─── RECORDED DATA

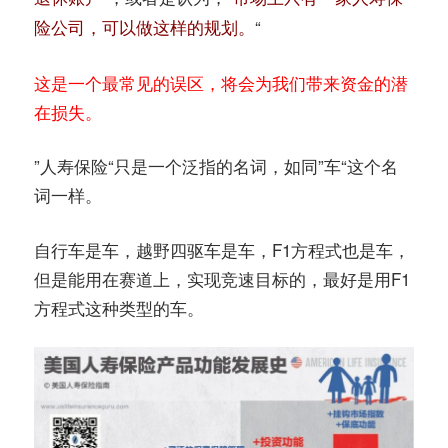
“
险公司，可以做这样的规划。
这是一个最常见的误区，将会为我们带来资金的潜
在损失。
”人寿保险“只是一个泛指的名词，如同”车“这个名
词一样。
自行车是车，越野四驱车是车，F1方程式也是车，
但是能用在赛道上，实现竞速目标的，最好是用F1
方程式这种类型的车。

──────

PROBLEM STATEMENT: What is needed here is an exact copy of all the entries, without the pictures.

WRITTEN ANSWER:
“
险公司，可以做这样的规划。
这是一个最常见的误区，将会为我们带来资金的潜
在损失。
”人寿保险“只是一个泛指的名词，如同”车“这个名
词一样。
自行车是车，越野四驱车是车，F1方程式也是车，
但是能用在赛道上，实现竞速目标的，最好是用F1
方程式这种类型的车。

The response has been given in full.